最关键的是,阿妧喜欢他,就当多一个人宠她,多一分宠爱罢。
「我只解开了她的上衣,裙子没有动过,赐婚的圣旨我已送去给了她姐姐,我们顺其自然便是。」
谢行之过了许久,才开口。
「你赶紧滚去睡,我要出来。」
都是聪明人,话不必说的太明白,谢煊没有再多言,直接去了床上,搂着宋妧就睡下了。
谢行之醒来时,怀里的姑娘乖巧的依偎着他。
嫉妒令他的手掌都开始战栗,滔天的怒火与失落的无力感充斥着整个心房。
他摸着掌心下柔软的发丝,低头亲吻这张小脸,动作轻柔,痴迷缠绵。
过了许久,他缓缓松开怀里的人,起身去了龙床对面的榻上坐下,目光直勾勾的看着沉睡的少女。
谢行之想到谢煊说过的圣旨,其中含义他自然明白。
有些事情的发展根本说不准,谁先圆房,他们也没有争论,因为一切要看宋妧的想法和接纳程度。
该发生的都发生了,该准备的都准备了,该默许的也都默许了。
但他就是无法释怀,他想要独占宋妧,他厌恶自己,为什么他不能有一个完整的身体。
比起争夺权势皇位,谢煊更难对付,如果他有另外的肉身,以他的能力和头脑,他绝对能杀了谢煊。

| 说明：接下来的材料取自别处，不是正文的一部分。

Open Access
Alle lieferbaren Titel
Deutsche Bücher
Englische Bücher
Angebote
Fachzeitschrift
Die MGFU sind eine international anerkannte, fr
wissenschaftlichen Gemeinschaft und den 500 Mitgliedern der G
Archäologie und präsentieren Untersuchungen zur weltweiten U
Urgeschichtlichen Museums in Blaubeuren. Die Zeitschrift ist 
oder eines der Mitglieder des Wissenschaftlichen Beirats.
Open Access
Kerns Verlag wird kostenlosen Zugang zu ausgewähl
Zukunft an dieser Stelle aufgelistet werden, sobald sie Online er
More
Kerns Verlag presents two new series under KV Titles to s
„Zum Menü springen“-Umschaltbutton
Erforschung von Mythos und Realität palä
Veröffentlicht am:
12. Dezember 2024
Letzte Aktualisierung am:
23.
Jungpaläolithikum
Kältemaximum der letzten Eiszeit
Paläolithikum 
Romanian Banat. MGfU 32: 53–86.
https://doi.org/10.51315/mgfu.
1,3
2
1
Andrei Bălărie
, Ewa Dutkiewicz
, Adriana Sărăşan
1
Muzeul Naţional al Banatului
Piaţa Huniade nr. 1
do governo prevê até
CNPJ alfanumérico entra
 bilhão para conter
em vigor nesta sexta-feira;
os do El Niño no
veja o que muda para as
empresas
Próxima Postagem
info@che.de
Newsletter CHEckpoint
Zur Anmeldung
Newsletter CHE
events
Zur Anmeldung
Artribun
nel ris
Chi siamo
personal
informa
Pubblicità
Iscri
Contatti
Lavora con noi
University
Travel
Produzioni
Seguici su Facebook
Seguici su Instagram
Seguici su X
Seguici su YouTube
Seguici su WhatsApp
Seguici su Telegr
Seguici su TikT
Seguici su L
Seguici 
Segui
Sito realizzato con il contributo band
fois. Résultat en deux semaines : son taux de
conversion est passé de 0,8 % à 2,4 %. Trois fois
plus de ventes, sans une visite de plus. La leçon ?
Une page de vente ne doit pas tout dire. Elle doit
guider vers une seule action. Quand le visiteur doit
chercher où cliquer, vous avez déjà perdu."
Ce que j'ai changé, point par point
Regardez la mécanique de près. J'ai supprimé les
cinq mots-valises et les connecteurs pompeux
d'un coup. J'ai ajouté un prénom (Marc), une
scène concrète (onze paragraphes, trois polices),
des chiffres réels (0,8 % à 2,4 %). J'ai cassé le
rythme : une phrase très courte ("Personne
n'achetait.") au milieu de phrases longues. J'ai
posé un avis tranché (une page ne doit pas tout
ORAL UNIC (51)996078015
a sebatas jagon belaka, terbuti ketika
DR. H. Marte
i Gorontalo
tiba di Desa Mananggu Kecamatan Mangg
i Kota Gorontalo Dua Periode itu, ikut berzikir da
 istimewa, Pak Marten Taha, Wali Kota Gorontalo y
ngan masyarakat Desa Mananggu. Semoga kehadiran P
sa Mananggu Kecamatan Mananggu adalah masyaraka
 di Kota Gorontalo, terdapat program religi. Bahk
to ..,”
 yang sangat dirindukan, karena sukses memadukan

胡思乱想了很久,自厌的情绪达到了顶峰,他抽出一旁的剑身,有那么一刻真的想自尽。
但是,他担心死了之后,会找不到他的妧妧。
谢行之打量手中的剑,心底渐渐疯魔,他一抬眸正好对上小姑娘晶莹剔透的眼睛,那里面还有着几分初醒时的茫然。
“行之哥哥,你为什么坐在那里?”
听见这道隐含喜悦的声音,谢行之的神智终于清醒了几分,他扔了手里的剑,大步走到床边。
他把人抱了起来,开口问她:“妧妧饿不饿?”
宋妧今日上完学,又和谢煊敞开了心扉,她此时再次仔细打量着眼前的男人。
脸相同,但不是谢煊。
她捧住这张神奇的脸,轻轻摸上去,“行之哥哥,我开窍了,你不是我的朋友,因为我喜欢你。”

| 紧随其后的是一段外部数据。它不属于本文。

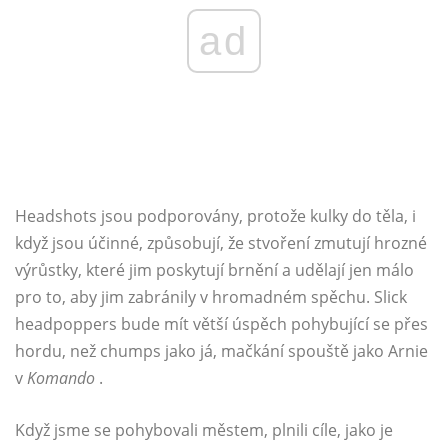
ad
Headshots jsou podporovány, protože kulky do těla, i
když jsou účinné, způsobují, že stvoření zmutují hrozné
výrůstky, které jim poskytují brnění a udělají jen málo
pro to, aby jim zabránily v hromadném spěchu. Slick
headpoppers bude mít větší úspěch pohybující se přes
hordu, než chumps jako já, mačkání spouště jako Arnie
v
Komando
.
Když jsme se pohybovali městem, plnili cíle, jako je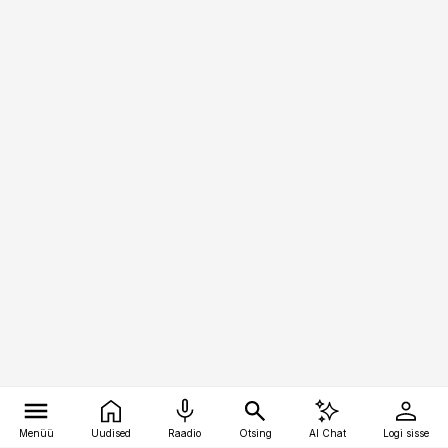
Menüü
Uudised
Raadio
Otsing
AI Chat
Logi sisse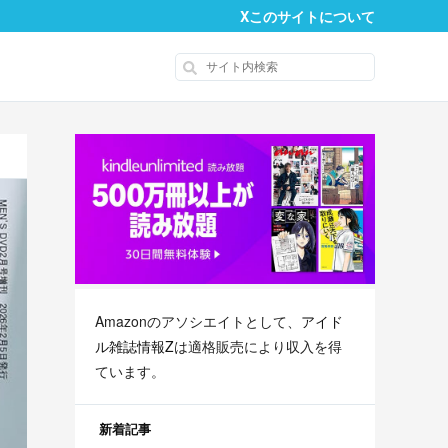
X
このサイトについて
Amazonのアソシエイトとして、
アイド
ル雑誌情報Z
は適格販売により収入を得
ています。
新着記事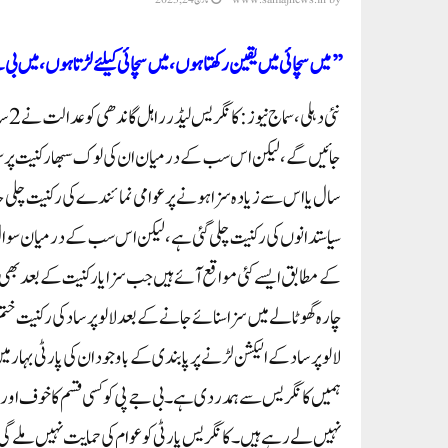
’’میں سچائی میں یقین رکھتا ہوں، میں سچائی کیلئے لڑتا ہوں ،میں 
نئی
سال یا اس سے زیادہ سزا ہونے پر عوامی نمائندے کی رکنیت چلی ج
سیاستدانوں کی رکنیت چلی گئی ہے، لیکن اس سب کے درمیان سوال 
کے مطابق ایسے کئی مواقع آئے ہیں جب سزا یا رکنیت کے بعد بھی سیا
چارہ گھوٹالے میں سزا سنائے جانے کے بعد لالو پرساد کی رکنیت ختم ہ
لالو پرساد کے الیکشن لڑنے پر پابندی کے باوجود ان کی پارٹی بہار می
ہمیں کانگریس سے ہمدردی ہے۔ بی جے پی کو کسی قسم کا خوف اور ڈ
نہیں لے رہے ہیں۔ کانگریس پارٹی کو عوام کی حمایت نہیں ملے گ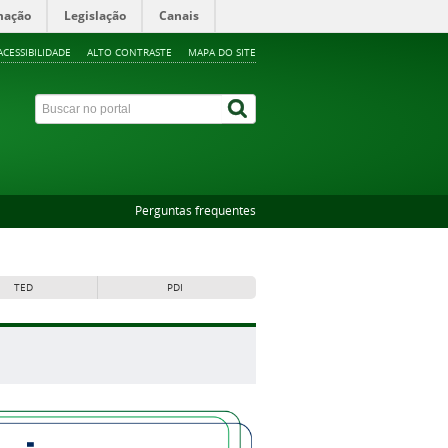
mação
Legislação
Canais
ACESSIBILIDADE
ALTO CONTRASTE
MAPA DO SITE
Perguntas frequentes
TED
PDI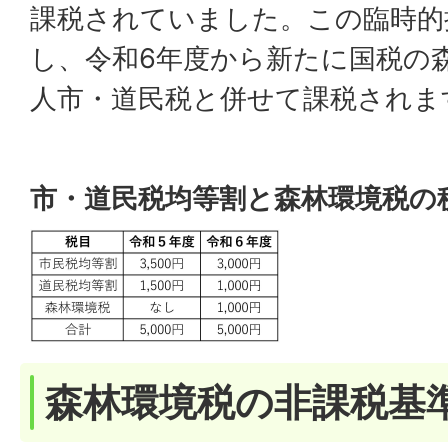
課税されていました。この臨時的
し、令和6年度から新たに国税の森林
人市・道民税と併せて課税されま
市・道民税均等割と森林環境税の
森林環境税の非課税基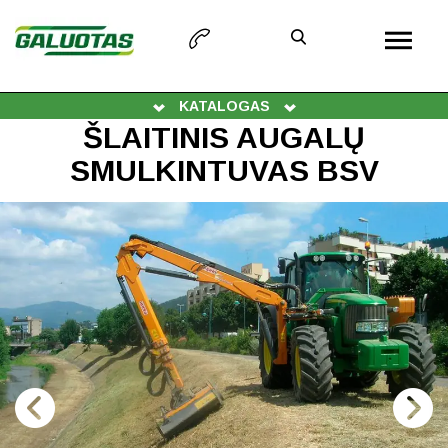
KATALOGAS
ŠLAITINIS AUGALŲ
SMULKINTUVAS BSV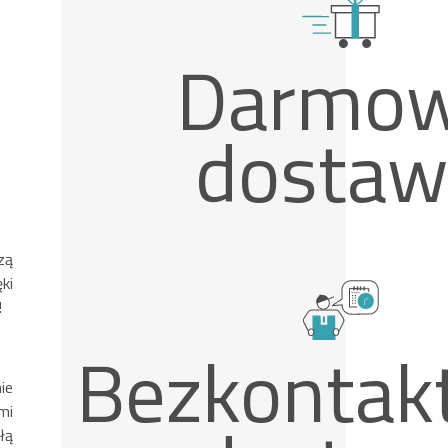
Darmo
dostaw
zą
ki
!
Bezkontak
ie
mi
łą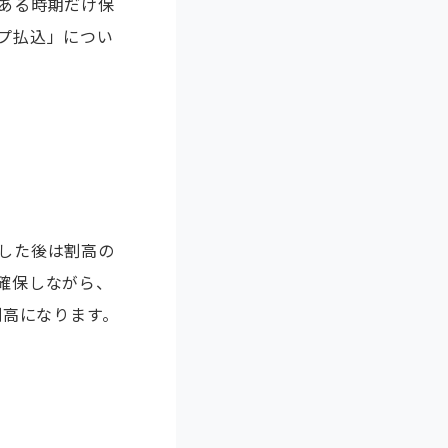
ある時期だけ保
プ払込」につい
した後は割高の
確保しながら、
割高になります。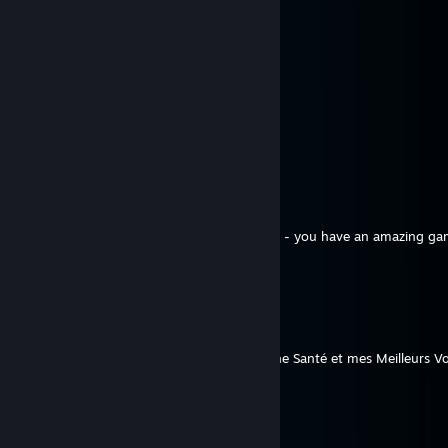
⠀⠀⋰✩*•.❄.•*✩⋱ ⠀⠀
⠀.•*´❄`*•✩•*´❄`*.•*
𝓂ℯ𝓇𝓇𝓎 𝒸𝒽𝓇𝒾𝓈𝓉𝓂𝒶𝓈
☃︎⋆꙳•̩̩͙❅*̩̩͙‧͙ ‧͙*̩̩͙❆ ͙͛ ˚₊⋆꙳•̩̩͙❅*̩̩͙‧͙☃︎
goia12
Dec 8, 2025 @ 10:17am
Awesome steam! greetings from Brasil!
Higurashihead
Jul 10, 2025 @ 11:14am
Just stumbled upon your page by accident - you have an amazing gam
trophy hunter (although yet tiny)
Eric Hedgie
Dec 31, 2024 @ 3:53pm
Bonne Année 2025
Je te souhaite une Bonne Année, une Bonne Santé et mes Meilleurs V
année
Eric Hedgie
Dec 24, 2024 @ 4:47pm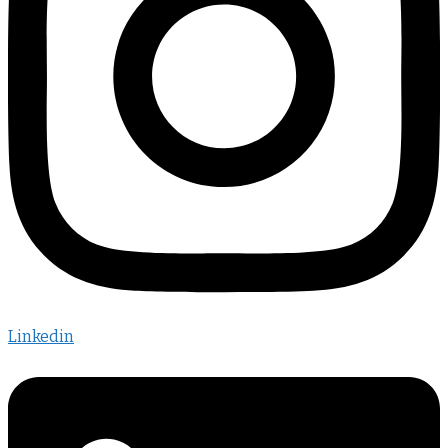
Linkedin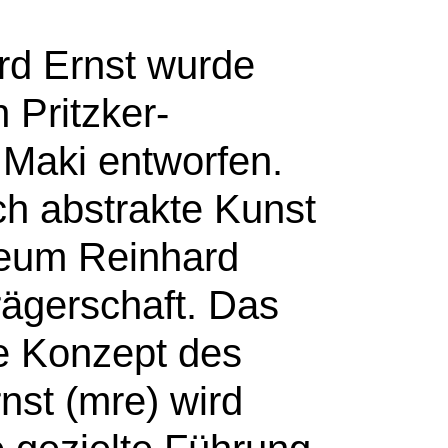
d Ernst wurde
 Pritzker-
 Maki entworfen.
ch abstrakte Kunst
eum Reinhard
Trägerschaft. Das
e Konzept des
st (mre) wird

床幔挡住了灯光,谢行之的神色隐匿在黑暗中看不清楚,他声沉沉:
“喜欢我多一些,还是喜欢谢煊多一些?”
宋妧察觉出不对劲,她伸手抱住他,“你们是同一个人啊,我都喜欢....”
这个回答,谢行之的心里又痛又气,气的呼吸不畅,气的头疼心颤,从未有过的感觉让他不可自控的变得有些脆弱。
宋妧迟迟等不到回答,又捧住他的脸看他。
这次她看清楚了,她吓了一跳,心里有些闷有些疼,她声音都发颤:“行之哥哥,你这是哭了吗?”